If you have a little one at home and you have learned how to incorporate complementary feeding into their diet, you have probably heard the term B aby Led Weaning . Although it is a term that has become fashionable recently, this technique of incorporating food in children was already used by most of our grandparents.
In the following lines, I am going to explain to you what the Baby Led Weaning BLW consists of and the benefits it brings to children.
From my experience in the nutrition consultation, I know that one of the main concerns of mothers (especially new mothers) is the transition to complementary feeding of their babies.
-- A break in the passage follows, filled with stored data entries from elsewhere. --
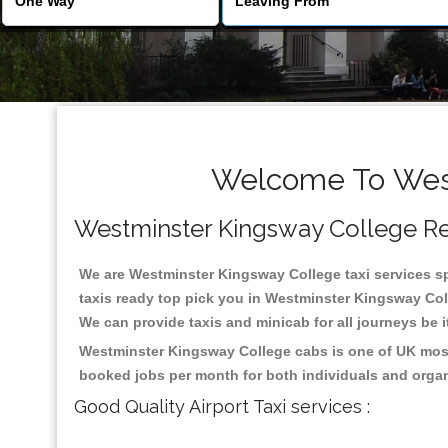
Welcome To West
Westminster Kingsway College Reli
We are Westminster Kingsway College taxi services spe
taxis ready top pick you in Westminster Kingsway Coll
We can provide taxis and minicab for all journeys be it
Westminster Kingsway College cabs is one of UK most 
booked jobs per month for both individuals and organ
Good Quality Airport Taxi services :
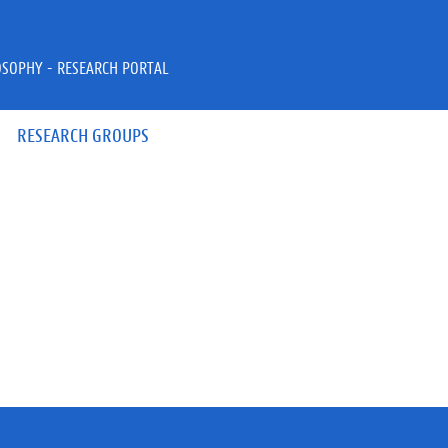
OSOPHY - RESEARCH PORTAL
RESEARCH GROUPS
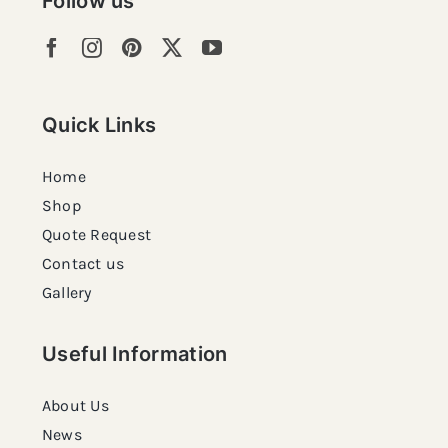
Follow us
Quick Links
Home
Shop
Quote Request
Contact us
Gallery
Useful Information
About Us
News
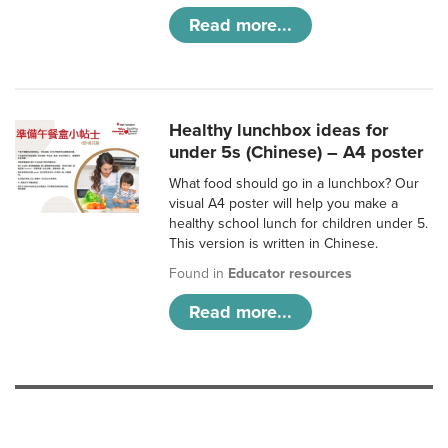
Read more...
Healthy lunchbox ideas for
under 5s (Chinese) – A4 poster
What food should go in a lunchbox? Our
visual A4 poster will help you make a
healthy school lunch for children under 5.
This version is written in Chinese.
Found in
Educator resources
Read more...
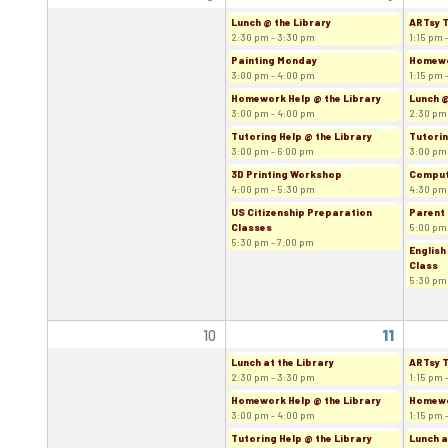
Lunch @ the Library
ARTsy 
2:30 pm - 3:30 pm
1:15 pm 
Painting Monday
Homewor
3:00 pm - 4:00 pm
1:15 pm 
Homework Help @ the Library
Lunch @
3:00 pm - 4:00 pm
2:30 pm
Tutoring Help @ the Library
Tutorin
3:00 pm - 6:00 pm
3:00 pm
3D Printing Workshop
Comput
4:00 pm - 5:30 pm
4:30 pm
US Citizenship Preparation
Parent 
Classes
5:00 pm
5:30 pm - 7:00 pm
English
Class
5:30 pm
10
11
Lunch at the Library
ARTsy 
2:30 pm - 3:30 pm
1:15 pm 
Homework Help @ the Library
Homewor
3:00 pm - 4:00 pm
1:15 pm 
Tutoring Help @ the Library
Lunch a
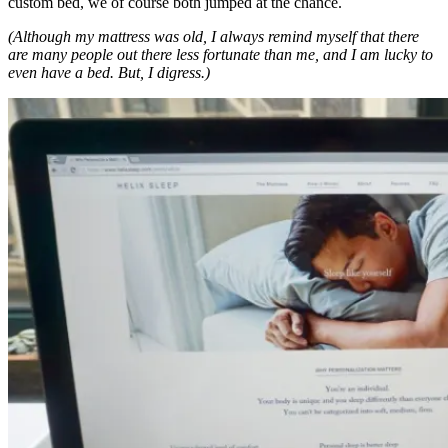
custom bed, we of course both jumped at the chance.
(Although my mattress was old, I always remind myself that there
are many people out there less fortunate than me, and I am lucky to
even have a bed. But, I digress.)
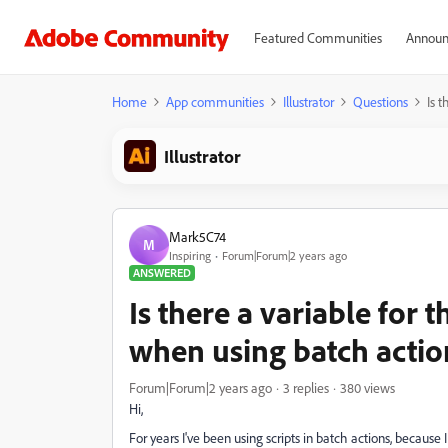
Featured Communities
Announ
Home
App communities
Illustrator
Questions
Is 
Illustrator
Mark5C74
M
Inspiring
Forum|Forum|2 years ago
ANSWERED
Is there a variable for 
when using batch actio
Forum|Forum|2 years ago
3 replies
380 views
Hi,
For years I've been using scripts in batch actions, because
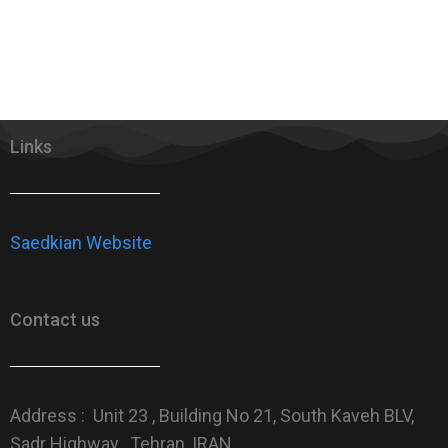
Links
Saedkian Website
Contact us
Address : Unit 23 , Building No 21, South Kaveh BLV,
Sadr Highway , Tehran, IRAN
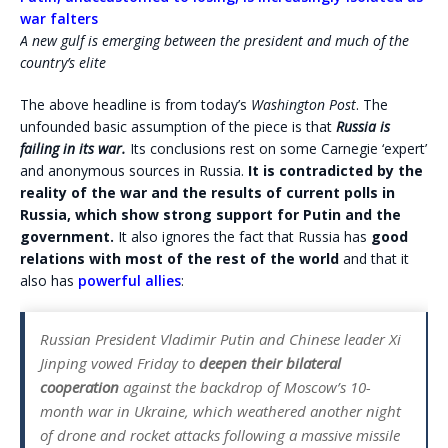
war falters
A new gulf is emerging between the president and much of the
country’s elite
The above headline is from today’s
Washington Post
. The
unfounded basic assumption of the piece is that
Russia is
failing in its war.
Its conclusions rest on some Carnegie ‘expert’
and anonymous sources in Russia.
It is contradicted by the
reality of the war and the results of current polls in
Russia, which show strong support for Putin and the
government.
It also ignores the fact that Russia has
good
relations with most of the rest of the world
and that it
also has
powerful allies
:
Russian President Vladimir Putin and Chinese leader Xi
Jinping vowed Friday to
deepen their bilateral
cooperation
against the backdrop of Moscow’s 10-
month war in Ukraine, which weathered another night
of drone and rocket attacks following a massive missile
In fact, I myself have become more interested in this topic as a result of my pregnancy and future motherhood. It is completely understandable that there is some uncertainty, since each pediatrician gives different guidelines and the recommendations have changed significantly in recent decades. Years ago, the World Health Organization recommended the introduction of complementary feeding from the first 4 or 5 months of babies. However, current protocols recommend exclusive breastfeeding up to the first 6 months of age. This modification is largely due to the fact that babies have more developed motor skills by the time they are 6 months old.
There are many benefits of this type of diet. By this I do not mean that our children cannot be fed porridge or mashed foods at certain times. Creams and purees are one more food that does not have to be avoided at all costs.
The main benefits to highlight would be:
- Allows babies to experiment with flavors, textures, smells… of the foods that they will later include in their regular diet. This also helps them learn to differentiate between foods separately, something impossible in the case of baby foods that include mixtures of several foods at the same time.
- The child incorporates the family’s eating habits at a very early age by eating the same type of food and in an independent way, that is, by himself.
- In the future, the baby will be more open to accepting new foods and it will be easier for him to assimilate a more complete diet.
- It is important to note that we are not forcing the little one to eat a certain amount of food, but rather that she eats based on her appetite. This is also associated with lower rates of overweight and obesity in future ages.
- It stimulates the psychomotor skills of the baby, who does not have to wait with his mouth open for the spoon, but he must pick up and put the food in his mouth.
I’ll leave you a talk with my partner and expert in infant feeding Patricia Nevot
The BLISS method or Baby Led Introduction to Solids is a variant of Baby Led Weaning. In this case, the method of introducing foods is the same, but focuses on those that are rich in iron and energy. According to the BLISS method, each meal should have:
- A sufficient supply of energy (through carbohydrates for example or fat)
- A food rich in iron (through iron-rich animal or plant foods)
- A vegetable or a fruit
Like the BLW, it shares the idea that the food that is given to the child is of adequate texture and shape to avoid choking. It is also specified not to burden the child with a large number of foods at the same time (maximum 4).